In 2009, she authored The Biblical Path to Psychological Maturity – Psychological Insights into the Weekly Torah Readings, in which she interprets the stories, rituals, and laws of the weekly Torah portion from a psychological standpoint.
Vivian was the first Orthodox Jewish analyst in the Midwest, treating private patients and supervising psychologists and psychiatrists. She says, with a degree of pride, ”I never allowed it to interfere in terms of my pressuring patients to be observant or non-observant. I was a person who crossed two lines at the same time.
“I loved every minute of my practice,” she recalls.
Irving concurs and says that Vivian was a natural. “Many people go into this field for professional reasons. Vivian intuitively always was very insightful into people’s personalities, and the formal part of her education formalized a feeling that she had from the very beginning. That was the reason why she was so successful in her practice.”
Vivian actively combated sexual abuse in the Jewish community and made people aware of the issue. “We had to first educate the rabbis, and then with their support, we had a number of seminars to acknowledge we had problems,” she says.
THE SKOLNICKS had owned a winter apartment in Florida for 30 years, and in 2014, they finally left Chicago, making their full-time residence in Hollywood. In 2019, their daughter convinced them to move to Israel to be with her and family, which include the Skolnick’s grandchildren and great-grandchildren. (They also have a son, daughter-in-law, and grandchildren in Woodmere, NY).
“Because of our age,” says Irving, “she felt it was a time not to be alone, but rather a time to be with family.” The Skolnicks made aliyah in August 2019, six months before COVID struck, moving to a comfortable apartment close to their daughter and son-in-law, in Modi’in.
The adjustment to Israel has not been entirely smooth. Vivian does not speak Hebrew, and last December she broke her hip from a fall, limiting her movement. Says Irving, “Compared to our lives in Florida, where we were living for the last seven years, there is no comparison – the conveniences, the language – we were more independent than we are here.”
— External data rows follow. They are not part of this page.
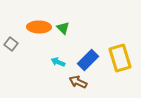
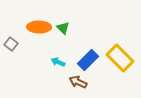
yellow rectangle: rotated 28 degrees counterclockwise
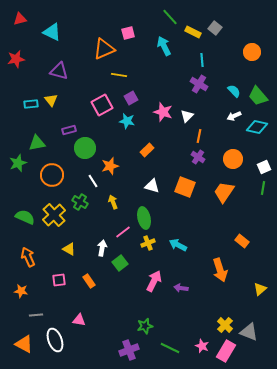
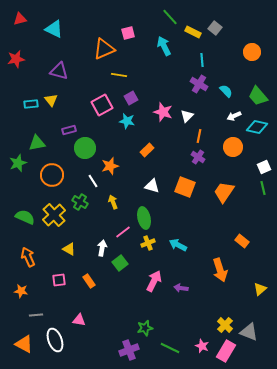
cyan triangle at (52, 32): moved 2 px right, 3 px up
cyan semicircle at (234, 91): moved 8 px left
orange circle at (233, 159): moved 12 px up
green line at (263, 188): rotated 24 degrees counterclockwise
green star at (145, 326): moved 2 px down
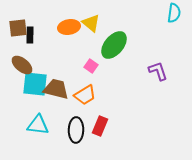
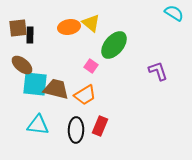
cyan semicircle: rotated 66 degrees counterclockwise
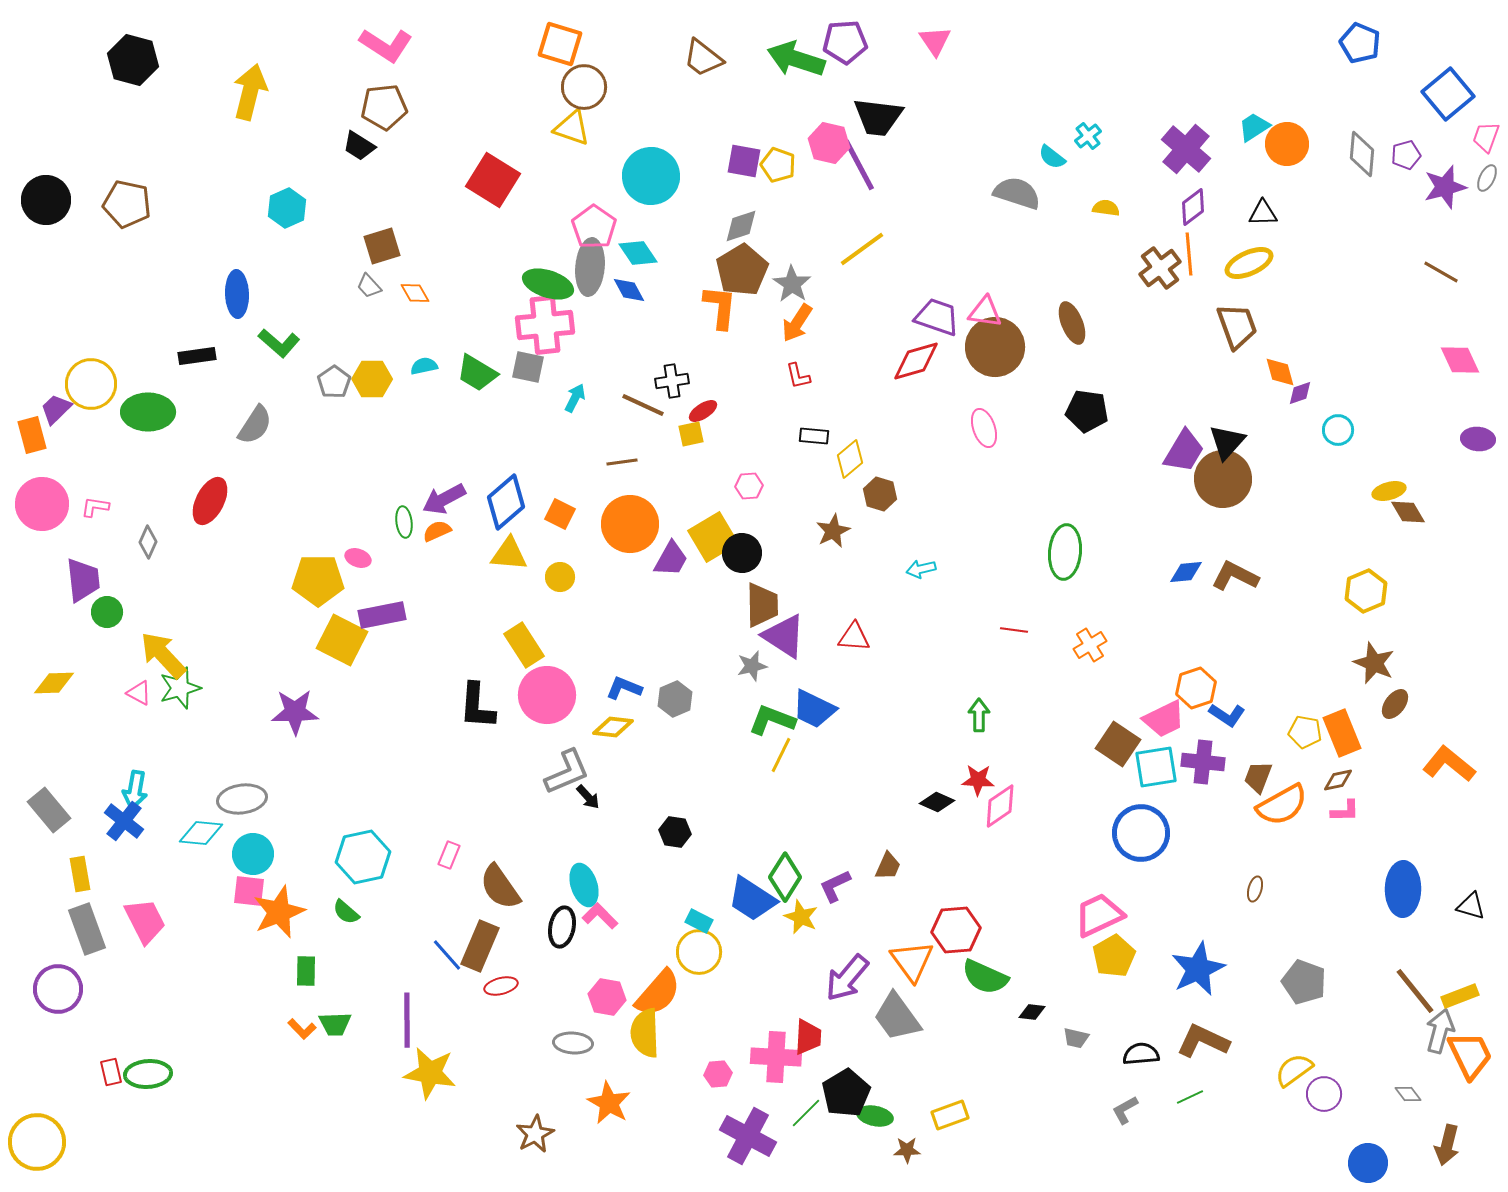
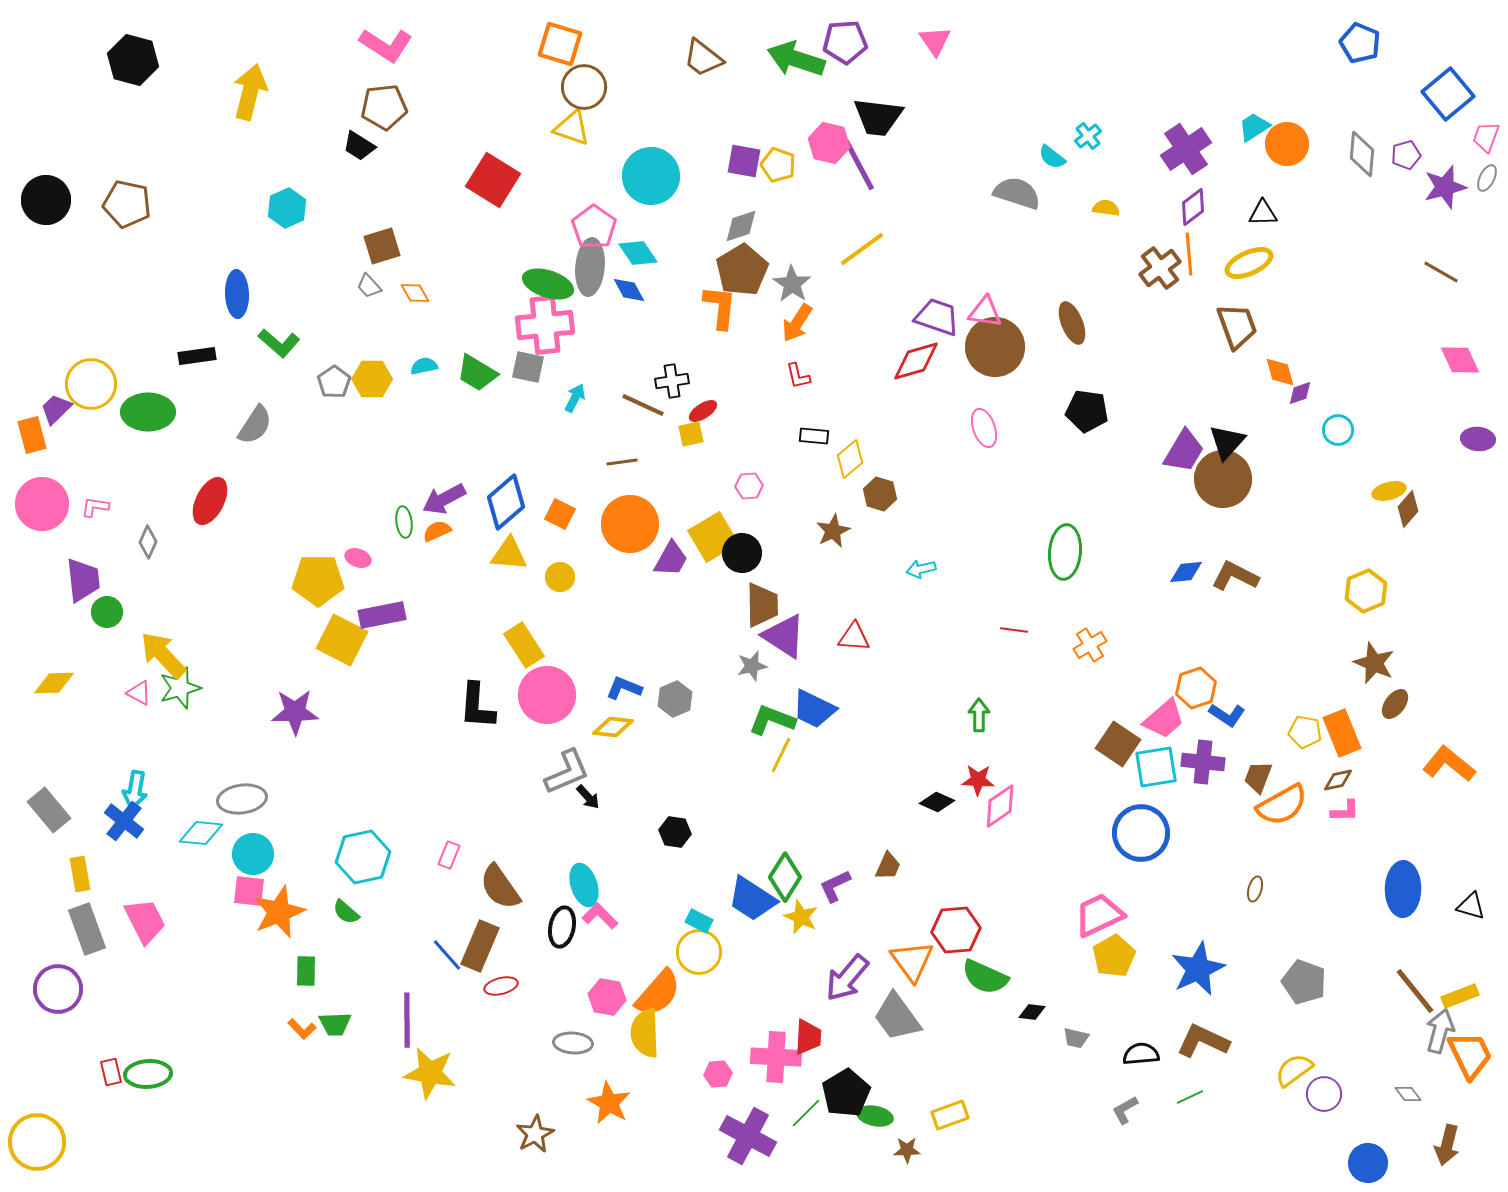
purple cross at (1186, 149): rotated 15 degrees clockwise
brown diamond at (1408, 512): moved 3 px up; rotated 72 degrees clockwise
pink trapezoid at (1164, 719): rotated 15 degrees counterclockwise
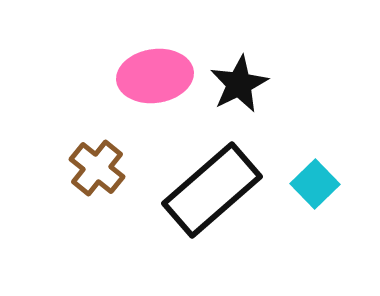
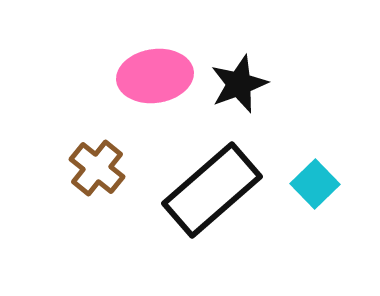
black star: rotated 6 degrees clockwise
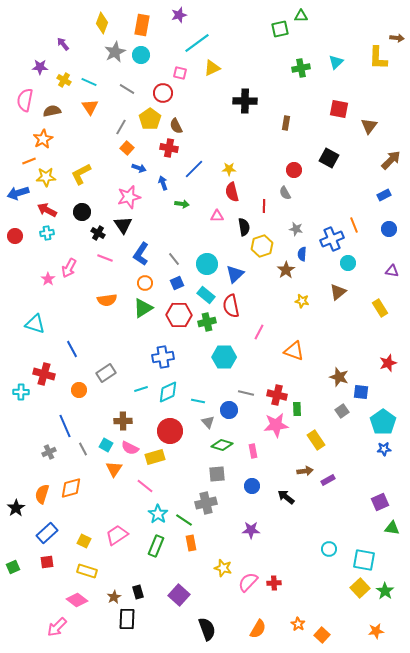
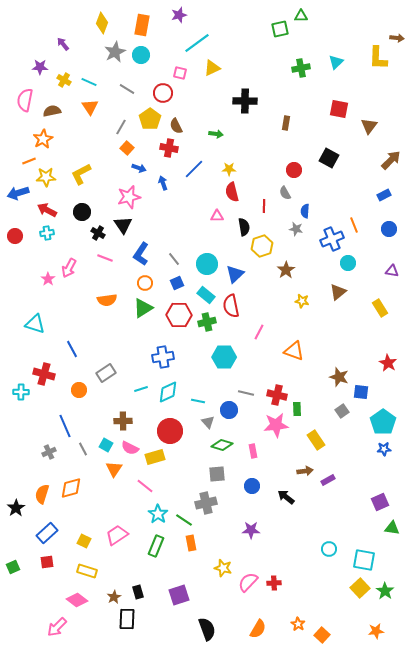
green arrow at (182, 204): moved 34 px right, 70 px up
blue semicircle at (302, 254): moved 3 px right, 43 px up
red star at (388, 363): rotated 24 degrees counterclockwise
purple square at (179, 595): rotated 30 degrees clockwise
Irving, who has a degree in Hebrew literature, says that his knowledge of Hebrew far exceeds his fluency, though his daughter says he is reasonably fluent in Hebrew. He attends a synagogue populated by other former Americans, in a nearby apartment building, and as his daughter says, “He is the oldest one, but he doesn’t look the oldest.” Vivian adds, “And he doesn’t walk like the oldest.”
Despite the difficulties adapting, they are happy that they moved. “We are fortunate that we are here with family. We would be totally isolated had we stayed in Florida,” she says.
“Spiritually,” Irving says, “when I go to the balcony and look out the western exposure facing Tel Aviv and the western coast of the State of Israel – when I say the Shema Yisrael, I don’t close my eyes. I open my eyes, and I say Shema Yisrael A-donai Elokeynu A-donai Echad, and I look at this great expanse and have a feeling that I never had – even though we had a penthouse apartment in Florida, overlooking a beautiful golf course and a casino. It’s not the same.”